Page 2/5: Topic introduction A: Basic Attachment Theory and the Attachment System

Topic introduction A: Basic Attachment Theory and The Attachment System


John Bowlby was an English child psychiatrist who studied grief reactions in children and babies who had been abandoned by their parents in World War 2. From these experiences, he formed the Attachment Theory of human child development.
His first question was: “Why are children attached to their parents for so long after birth and while growing up?



  • In the primitive forms of life (reptiles, fish, insects) the “mother” has a lot of offspring at one time. One gold fish may lay thousands of eggs in one hour. But the “mother” does not care a lot for her offspring once they are out of the egg. This is because the “baby development” of the brain is finished while the foetus is still inside the egg. So when the “baby” comes out of the egg, it is ready to function at once – it can crawl or swim or hunt or eat immediately.
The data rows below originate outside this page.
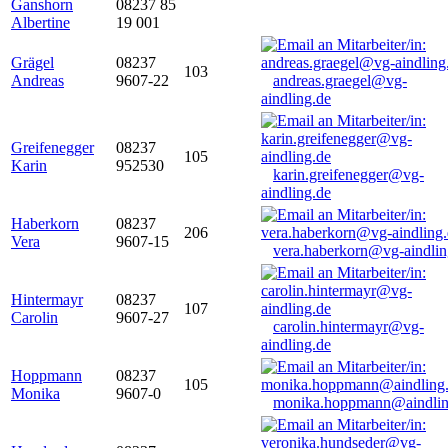
Ganshorn
08237 85
Albertine
19 001
Grägel
08237
103
Andreas
9607-22
andreas.graegel@vg-
aindling.de
Greifenegger
08237
105
Karin
952530
karin.greifenegger@vg-
aindling.de
Haberkorn
08237
206
Vera
9607-15
vera.haberkorn@vg-aindlin
Hintermayr
08237
107
Carolin
9607-27
carolin.hintermayr@vg-
aindling.de
Hoppmann
08237
105
Monika
9607-0
monika.hoppmann@aindlin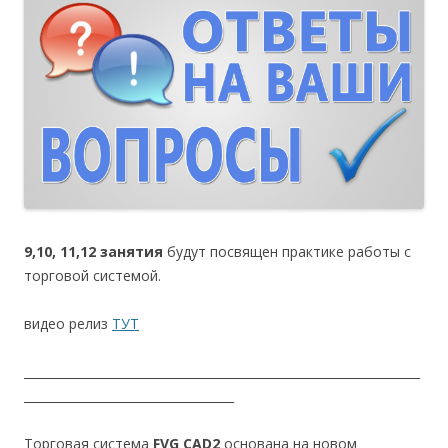
9,10, 11,12 занятия
будут посвящен практике работы с
торговой системой.
видео релиз
ТУТ
__________________________________________________________________
___________________________________
Торговая система
FVG CAD2
основана на новом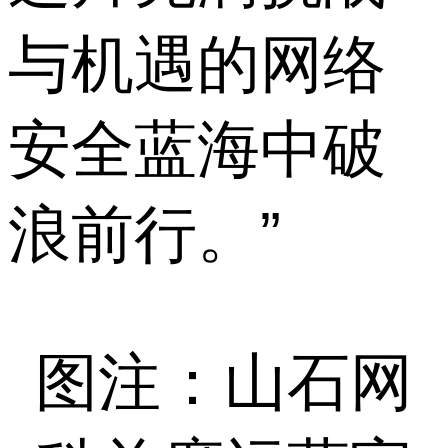
与机遇的网络
安全蓝海中破
浪前行。”
图注：山石网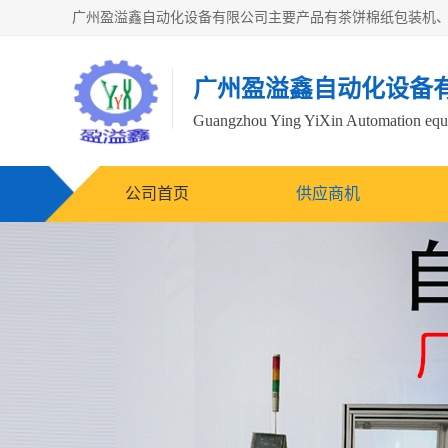
广州盈溢鑫自动化设备
Guangzhou Ying YiXin Automation e
公司首页
供应商机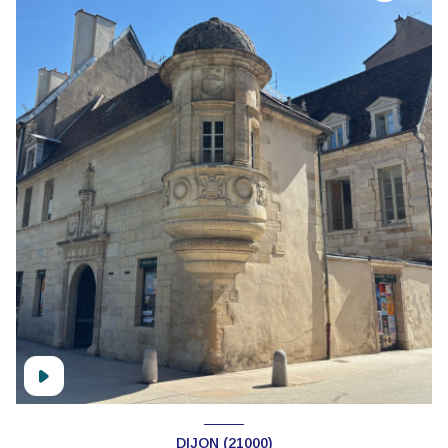
DIJON (21000)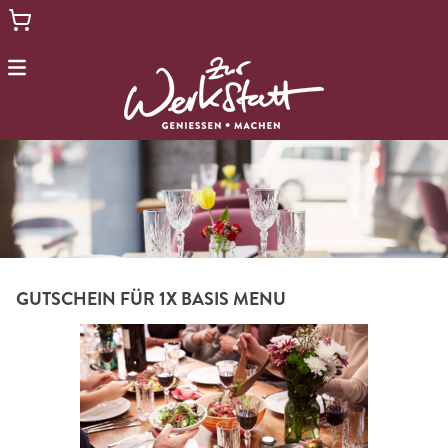
Menu
HOME
YOGA
GENIESSEN
MACHEN
GUTSCHEIN FÜR 1X BASIS MENU
EVENTS
ZUR RESTAURANT-WEBSEITE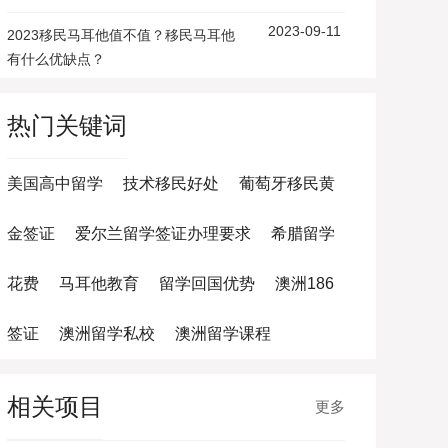
2023-09-11
2023移民马耳他值不值？移民马耳他
有什么优缺点？
热门关键词
美国高中留学
技术移民好处
葡萄牙移民黄
金签证
爱尔兰留学签证办理要求
希腊留学
花费
马耳他教育
留学回国优势
澳洲186
签证
澳洲留学私校
澳洲留学课程
相关项目
更多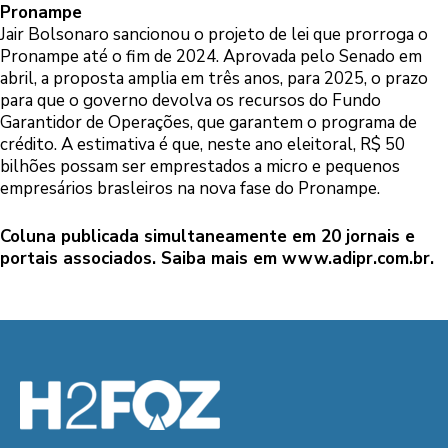
Pronampe
Jair Bolsonaro sancionou o projeto de lei que prorroga o
Pronampe até o fim de 2024. Aprovada pelo Senado em
abril, a proposta amplia em três anos, para 2025, o prazo
para que o governo devolva os recursos do Fundo
Garantidor de Operações, que garantem o programa de
crédito. A estimativa é que, neste ano eleitoral, R$ 50
bilhões possam ser emprestados a micro e pequenos
empresários brasleiros na nova fase do Pronampe.
Coluna publicada simultaneamente em 20 jornais e
portais associados. Saiba mais em
www.adipr.com.br.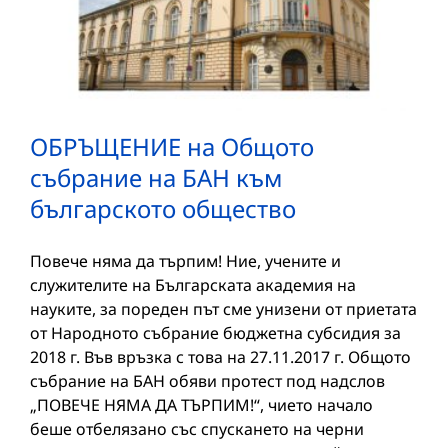
ОБРЪЩЕНИЕ на Общото
събрание на БАН към
българското общество
Повече няма да търпим! Ние, учените и
служителите на Българската академия на
науките, за пореден път сме унизени от приетата
от Народното събрание бюджетна субсидия за
2018 г. Във връзка с това на 27.11.2017 г. Общото
събрание на БАН обяви протест под надслов
„ПОВЕЧЕ НЯМА ДА ТЪРПИМ!“, чието начало
беше отбелязано със спускането на черни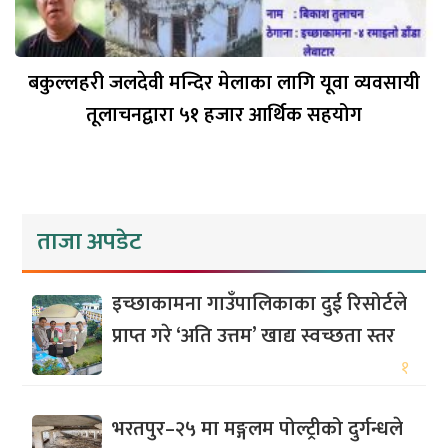
बकुल्लहरी जलदेवी मन्दिर मेलाका लागि यूवा व्यवसायी
तूलाचनद्वारा ५१ हजार आर्थिक सहयोग
ताजा अपडेट
इच्छाकामना गाउँपालिकाका दुई रिसोर्टले
प्राप्त गरे ‘अति उत्तम’ खाद्य स्वच्छता स्तर
१
भरतपुर–२५ मा मङ्गलम पोल्ट्रीको दुर्गन्धले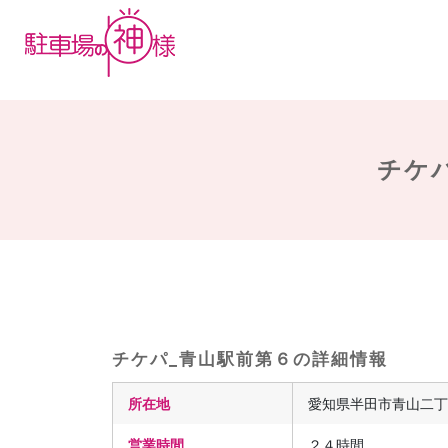
チケパ
チケパ_青山駅前第６の詳細情報
所在地
愛知県半田市青山二丁目
営業時間
２４時間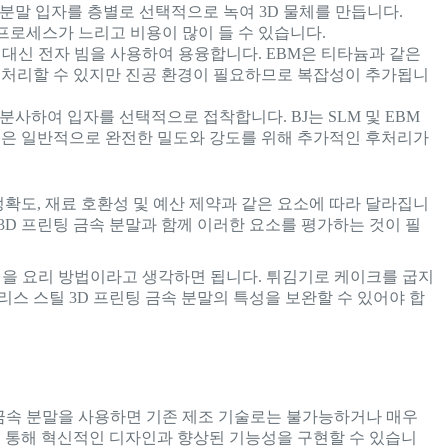
분말 입자를 층별로 선택적으로 녹여 3D 물체를 만듭니다.
프로세스가 느리고 비용이 많이 들 수 있습니다.
 대신 전자 빔을 사용하여 용융합니다. EBM은 티타늄과 같은
 처리할 수 있지만 진공 환경이 필요하므로 복잡성이 추가됩니
사하여 입자를 선택적으로 접착합니다. BJ는 SLM 및 EBM
품은 일반적으로 완전한 밀도와 강도를 위해 추가적인 후처리가
정확도, 재료 호환성 및 예산 제약과 같은 요소에 따라 달라집니
3D 프린팅 금속 분말과 함께 이러한 요소를 평가하는 것이 필
정을 요리 방법이라고 생각하면 됩니다. 튀김기로 케이크를 굽지
리스 스틸 3D 프린팅 금속 분말의 특성을 보완할 수 있어야 합
금속 분말을 사용하면 기존 제조 기술로는 불가능하거나 매우
를 통해 혁신적인 디자인과 향상된 기능성을 구현할 수 있습니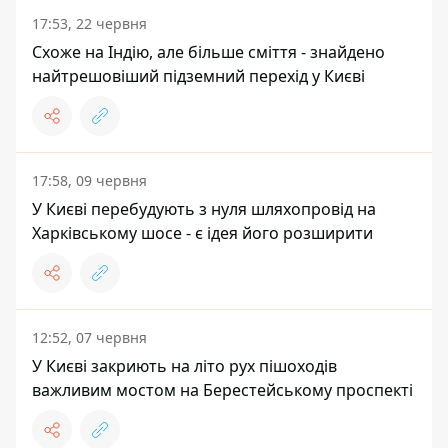
17:53, 22 червня
Схоже на Індію, але більше сміття - знайдено
найтрешовіший підземний перехід у Києві
17:58, 09 червня
У Києві перебудують з нуля шляхопровід на
Харківському шосе - є ідея його розширити
12:52, 07 червня
У Києві закриють на літо рух пішоходів
важливим мостом на Берестейському проспекті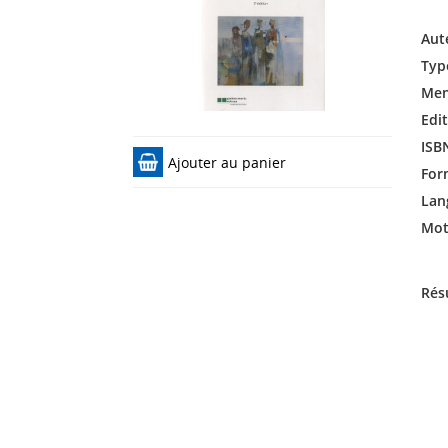
Aut
Typ
Men
Edit
ISB
Ajouter au panier
For
Lan
Mots
Rés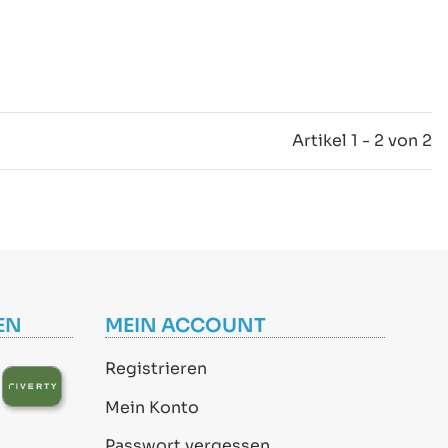
Artikel 1 - 2 von 2
EN
MEIN ACCOUNT
Registrieren
Mein Konto
Passwort vergessen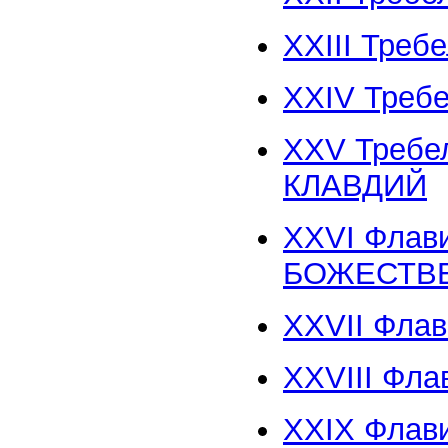
XXIII Тре
XXIV Треб
XXV Треб
КЛАВДИЙ
XXVI Флави
БОЖЕСТВ
XXVII Фла
XXVIII Фла
XXIX Флав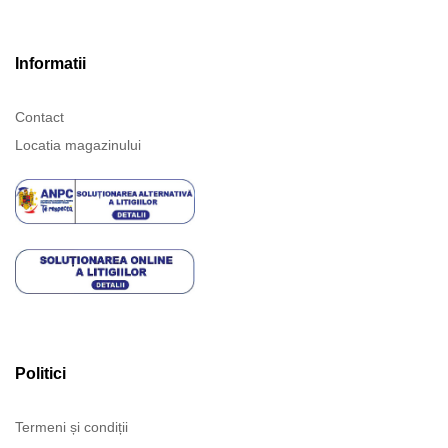
Informatii
Contact
Locatia magazinului
Politici
Termeni și condiții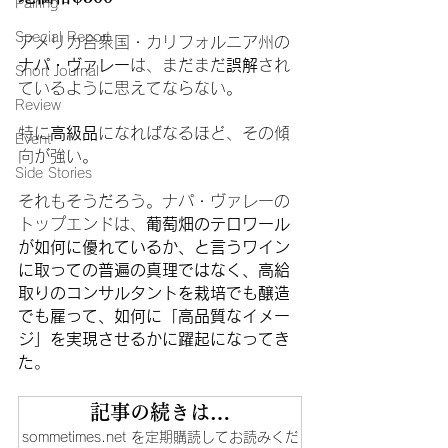
Pairing
Special Report
アメリカ合衆国・カリフォルニア州の
ナパ・ヴァレー
は、まだまだ
誤解
され
Short Journal
ているように思えてならない。
Review
特に
高級品
になればなるほど、その傾
Event
向が強い。
Side Stories
それもそうだろう。ナパ・ヴァレーの
トップエンドは、
葡萄畑のテロワール
が如何に優れているか、と言うワイン
に取っての普遍の真理ではなく、高給
取りのコンサルタントを栽培でも醸造
でも雇って、如何に「高品質なイメー
ジ」を実現させるかに躍起になってき
た
。
記事の続きは…
sommetimes.net を定期購読してお読みくだ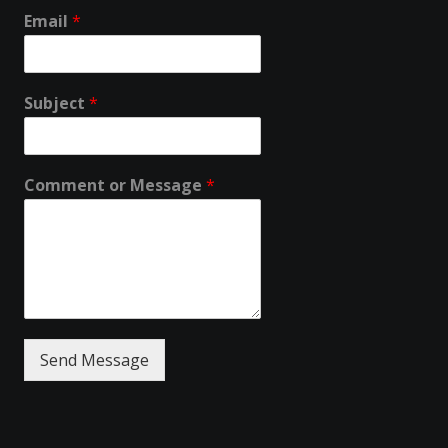
Email
*
Subject
*
Comment or Message
*
Send Message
It does not need “maternal caretaking” – the brain development is already completed before hatching happens.
  • Mammals (animals who breastfeed their offspring, such as cats, dogs, whales, gorillas and humans) have a very different strategy and a much more complex brain. They have much fewer babies when pregnant, and they care much for each baby. Human babies are born with very immature brains, and the parents can form and program the brain because it is immature for many years. Children can learn from adults to read, to think, to be social, to solve problems, etc. You “build your brain” through upbringing and care from caregivers.
  • It takes 16-17 years before the human brain is fully developed, and in all those years you need care and support from caregivers.


5 minutes

  • Do you have domestic animals? How do the parents care for their offspring after birth?
  • What do they do when caring for their offspring? How long do they keep them before they can do for themselves?


  • There is one big problem with this survival strategy in mammals: the brain of the new-born is not able to function very well, so the baby is helpless – it’s life depends completely on external adult caregivers, especially for the first years of life.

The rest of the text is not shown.